Bu haftanın konuğu iklim değişikliği konusunu yıllardır
izleyen ve Paris’te iklim değişikliği zirvesine katılan, İstanbul Politikalar
Merkezi kıdemli araştırmacısı Ümit Şahin.
Paris’teki zirveyi dünya milletleri aylardır hatta yıllardır
bekliyor, sonuç olumlu çıksın ve Kopenhag’daki düş kırıklığı yaşanmasın diye
umut ediyorlardı. Zirveye katılan 195 ülkenin 12 Aralık’ta anlaşmaya varması “tarihi
karar” diye nitelenen haberlerle verildi. Türkiye’de ise bu konu hiç heyecan
yaratmadı, kısa haberlerle geçiştirildi.
Ümit Şahin’e göre Türkiye’de kamuoyunun konuya bu kadar uzak
olmasının nedeni ülkedeki “demokrasi krizi.”

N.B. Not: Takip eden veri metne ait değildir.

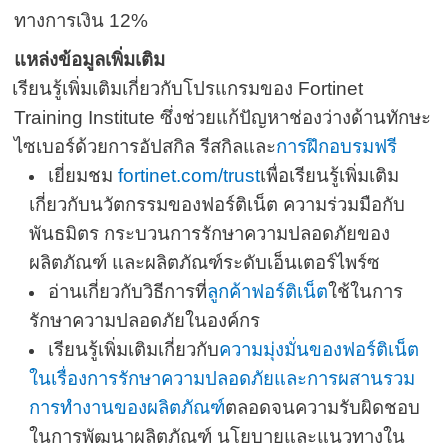
ทางการเงิน
12%
แหล่งข้อมูลเพิ่มเติม
เรียนรู้เพิ่มเติมเกี่ยวกับโปรแกรมของ
Fortinet
Training Institute
ซึ่งช่วยแก้ปัญหาช่องว่างด้านทักษะ
ไซเบอร์ด้วยการอัปสกิล ร
ีสกิล
และ
การฝึกอบรมฟรี
เยี่ยมชม
fortinet.com/trust
เพื่อเรียนรู้เพิ่มเติม
เกี่ยวกับนวัตกรรมของฟอร์ติเน็ต ความร่วมมือกับ
พันธมิตร กระบวนการรักษาความปลอดภัยของ
ผลิตภัณฑ์ และผลิตภัณฑ์ระดับเอ็นเตอร์ไพร์ซ
อ่านเกี่ยวกับวิธีการที่
ลูกค้าฟอร์ติเน็ต
ใช้ในการ
รักษาความปลอดภัยในองค์กร
เรียนรู้เพิ่มเติมเกี่ยวกับ
ความมุ่งมั่นของฟอร์ติเน็ต
ในเรื่องการรักษาความปลอดภัยและการผสานรวม
การทำงานของผลิตภัณฑ์
ตลอดจนความรับผิดชอบ
ในการพัฒนาผลิตภัณฑ์ นโยบายและแนวทางใน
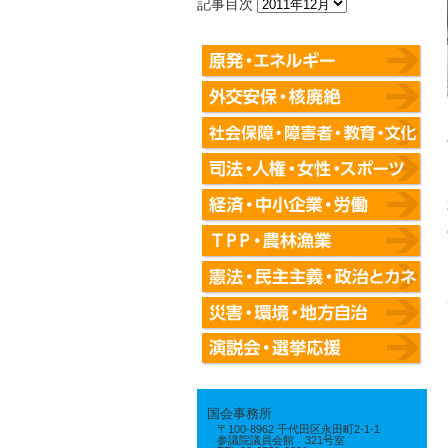
記事目次
国会事務所
〒100-8962 千代田区永田町2-1-1
参議院議員会館 321号室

“Bu geçmişte olsaydı, medyayı suçlardım. Ancak görünen o ki konu
Türkiye’nin demokrasisindeki yetersizlikler. Türkiye’de demokrasi krizde, bu
yüzden Türkiye küresel gerçeklerden kopuş yaşıyor; gerçekçi olmayan bir şekilde
kendi iç meselelerine gömülmüş durumda ve dünyanın en büyük konferansının
farkında değil. Bu çok ciddi bir kilitlenme, karbon ekonomisine kilitlenme
kadar ciddi. Gerçeklerden uzaklaşmak anlamına geliyor. Bunun eğitim, sosyoloji
ve diğer gerçeklere dayalı açıklamaları olabilir ama ana sebep demokrasinin
krizde olması.”
Dünya iklim değişikliğine karşı mücadele ederken Türkiye’nin
de bu yönde ilerlemesi gerek diyen Şahin, bunun için hükümetin akademiden ve sivil
toplumdan bileşenleri konuya dahil etmesi gerektiğine dikkat çekiyor ancak sadece
TÜSİAD, MÜSİAD ve TOBB gibi belli iş çevrelerinin dahil edildiğini belirtiyor.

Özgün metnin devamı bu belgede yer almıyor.